"Click"

Adam Sandler's latest movie packages metaphysical lessons with fart jokes and crude sex humor. How funny is that?


Andrew O'Hehir
June 23, 2006 3:00PM (UTC)

Metaphysics in Hollywood movies is like "fine dining" at the mall. You know it's there, and sooner or later you're going to consume it. Arguably it's better than the assembly-line crap offered elsewhere. But it always ends up being a curiously unsatisfying experience, without enough substance to fill you up or enough sugar to get you buzzed.
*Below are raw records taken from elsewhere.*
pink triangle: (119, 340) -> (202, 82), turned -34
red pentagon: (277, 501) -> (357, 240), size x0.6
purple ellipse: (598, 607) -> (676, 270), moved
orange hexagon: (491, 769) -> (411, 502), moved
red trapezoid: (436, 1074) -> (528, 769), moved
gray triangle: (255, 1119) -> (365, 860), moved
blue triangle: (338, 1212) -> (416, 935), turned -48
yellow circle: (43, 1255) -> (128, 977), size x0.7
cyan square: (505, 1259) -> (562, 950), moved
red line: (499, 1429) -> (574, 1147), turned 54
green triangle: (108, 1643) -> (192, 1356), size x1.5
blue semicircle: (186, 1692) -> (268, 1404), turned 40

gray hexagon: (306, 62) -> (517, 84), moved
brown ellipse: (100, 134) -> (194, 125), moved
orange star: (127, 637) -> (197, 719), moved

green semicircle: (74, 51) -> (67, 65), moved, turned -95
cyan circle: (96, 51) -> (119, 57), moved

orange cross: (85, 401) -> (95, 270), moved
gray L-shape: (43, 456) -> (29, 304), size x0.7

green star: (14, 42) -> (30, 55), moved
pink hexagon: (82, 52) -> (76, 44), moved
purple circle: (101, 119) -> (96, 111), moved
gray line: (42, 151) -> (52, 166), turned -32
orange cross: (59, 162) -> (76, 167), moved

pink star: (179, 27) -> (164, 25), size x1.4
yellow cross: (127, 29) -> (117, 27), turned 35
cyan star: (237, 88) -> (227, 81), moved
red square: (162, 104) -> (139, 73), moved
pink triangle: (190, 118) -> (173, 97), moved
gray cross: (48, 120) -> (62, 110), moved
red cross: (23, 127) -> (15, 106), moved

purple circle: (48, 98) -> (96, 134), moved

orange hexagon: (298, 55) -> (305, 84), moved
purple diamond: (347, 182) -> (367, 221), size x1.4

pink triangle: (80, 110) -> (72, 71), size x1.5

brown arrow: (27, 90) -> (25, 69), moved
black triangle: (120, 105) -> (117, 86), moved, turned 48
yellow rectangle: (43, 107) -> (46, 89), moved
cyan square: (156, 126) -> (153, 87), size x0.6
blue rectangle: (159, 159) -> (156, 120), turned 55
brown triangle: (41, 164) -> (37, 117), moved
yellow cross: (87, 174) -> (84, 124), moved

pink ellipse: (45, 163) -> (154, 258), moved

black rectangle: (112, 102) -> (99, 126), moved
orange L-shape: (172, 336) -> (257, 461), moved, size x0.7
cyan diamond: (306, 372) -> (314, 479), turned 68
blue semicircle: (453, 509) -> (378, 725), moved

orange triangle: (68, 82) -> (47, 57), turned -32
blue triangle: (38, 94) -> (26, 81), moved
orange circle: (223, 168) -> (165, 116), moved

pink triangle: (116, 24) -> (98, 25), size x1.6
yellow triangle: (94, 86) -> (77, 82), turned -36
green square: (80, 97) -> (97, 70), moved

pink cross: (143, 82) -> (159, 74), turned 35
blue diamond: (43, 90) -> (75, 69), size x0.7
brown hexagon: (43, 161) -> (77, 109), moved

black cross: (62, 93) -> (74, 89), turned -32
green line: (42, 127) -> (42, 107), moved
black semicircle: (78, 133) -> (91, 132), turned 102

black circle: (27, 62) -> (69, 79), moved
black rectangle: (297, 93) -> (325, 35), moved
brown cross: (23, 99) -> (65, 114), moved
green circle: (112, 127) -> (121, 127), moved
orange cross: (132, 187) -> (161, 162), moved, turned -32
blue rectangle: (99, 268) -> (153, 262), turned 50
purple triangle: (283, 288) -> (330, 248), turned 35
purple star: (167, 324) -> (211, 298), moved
This description goes some distance toward describing the peculiar effect of "Click," Adam Sandler's latest attempt to shoehorn his goofball-wiseacre persona into a movie ostensibly intended for grown-ups. I suppose all of Sandler's star vehicles since around "Little Nicky" in 2000 come under this rubric, but "Click" has extra doses of attempted pathos. Playing a self-absorbed architect named Michael Newman, Sandler grows old and fat and gray (although not all at the same time), cries at his dad's death and his son's wedding, loses his wife to another man in a too-tight Speedo (it's Sean Astin) and has to deal with it in various sleek, late-21st century sets. Oh yeah, along the way to old age and loss he also plays with the loose skin on his tummy left behind by liposuction, whappety-whappety-whappety, and climbs atop the desk of his unctuous boss (David Hasselhoff) to fart right in his face.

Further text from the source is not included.